Pasar Triwindu yang semula berfungsi sebagai pasar umum berubah menjadi pusat perdagangan barang antik dan barang bekas yang ruang lingkupnya semakin berkurang akibat semakin banyaknya penduduk yang bermukim di area pasar tersebut.
Pada awalnya pasar Triwindu hanya berbentuk tanah lapang dan dalam perdagangan masih menjual belikan bermacam-macam barang dagangan yang salah satunya yaitu perdagangan buku pada tahun 1953 yang kemudian berpindah ke belakang Sriwedari dan berlangsung hingga kini.

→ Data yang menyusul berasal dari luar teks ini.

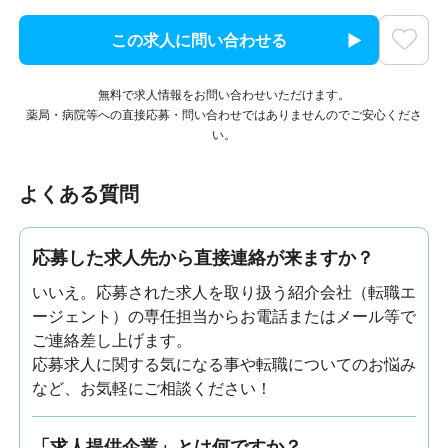
この求人に問い合わせる
無料で求人情報をお問い合わせいただけます。
薬局・病院等への直接応募・問い合わせではありませんのでご安心くださ
い。
よくある質問
応募した求人先から直接連絡が来ますか？
いいえ。応募された求人を取り扱う紹介会社（転職エ
ージェント）の専任担当からお電話またはメール等で
ご連絡差し上げます。
応募求人に関する気になる事や転職についてのお悩み
など、お気軽にご相談ください！
「求人提供企業」とは何ですか？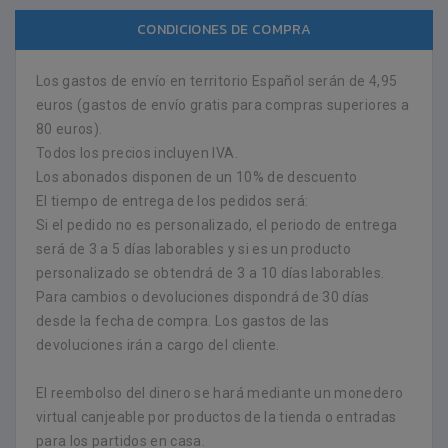
CONDICIONES DE COMPRA
Los gastos de envío en territorio Español serán de 4,95
euros (gastos de envío gratis para compras superiores a
80 euros).
Todos los precios incluyen IVA.
Los abonados disponen de un 10% de descuento
El tiempo de entrega de los pedidos será:
Si el pedido no es personalizado, el periodo de entrega
será de 3 a 5 días laborables y si es un producto
personalizado se obtendrá de 3 a 10 días laborables.
Para cambios o devoluciones dispondrá de 30 días
desde la fecha de compra. Los gastos de las
devoluciones irán a cargo del cliente.
El reembolso del dinero se hará mediante un monedero
virtual canjeable por productos de la tienda o entradas
para los partidos en casa.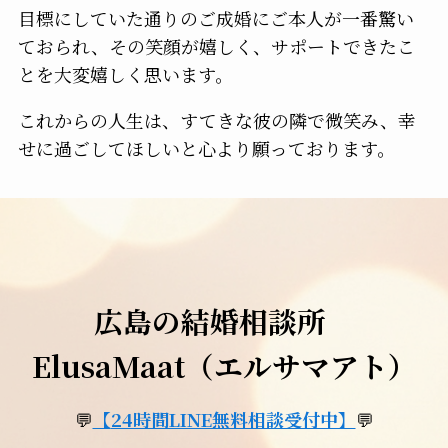
目標にしていた通りのご成婚にご本人が一番驚い
ておられ、その笑顔が嬉しく、サポートできたこ
とを大変嬉しく思います。
これからの人生は、すてきな彼の隣で微笑み、幸
せに過ごしてほしいと心より願っております。
広島の結婚相談所
ElusaMaat（エルサマアト）
💬
【
24時間LINE無料相談受付中】
💬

Pada tahun yang sama, Mangkunegaran mulai mendirikan bangunan untuk tempat perdagangan yang berupa los untuk para pedagang yang sebelumnya hanya menggunakan alas untuk tempat berdagangnya. Sebagian bangunan tersebut terbuat dari kayu jati terutama pada tiang dan rangka atap, sedangkan untuk atapnya sendiri ada yang menggunakan genteng namun pula ada yang menggunakan seng. Di antara bangunan-bangunan tersebut terdapat dua bangunan yang menggunakan tembok dan bersifat tertutup yang pada saat ini digunakan sebagai kantor pengelola dan Koperasi Pertapan Triwindu yang merupakan koperasinya para pedagang Triwindu.
Pasar Triwindu sekarang telah dikelola oleh pemerintah Kotamadya Surakarta yaitu oleh Dinas Pengelola Pasar. Walaupun sekarang telah menjadi milik Pemerintah Kotamadya Surakarta namun dalam perencanaannya tidak lepas dari Mangkunegaran karena pada awalnya lahan tersebut milik Mangkunegaran. Selain itu lokasi pasar Triwindu terletak di daerah kawasan Mangkunegaran dimana kawasan tersebut sudah ditetapkan sebagai kawasan dengan pola dan bentuk bangunan yang bercorak tradisional. Hal ini dipengaruhi oleh poros ritual sekunder dari mangkunegaran.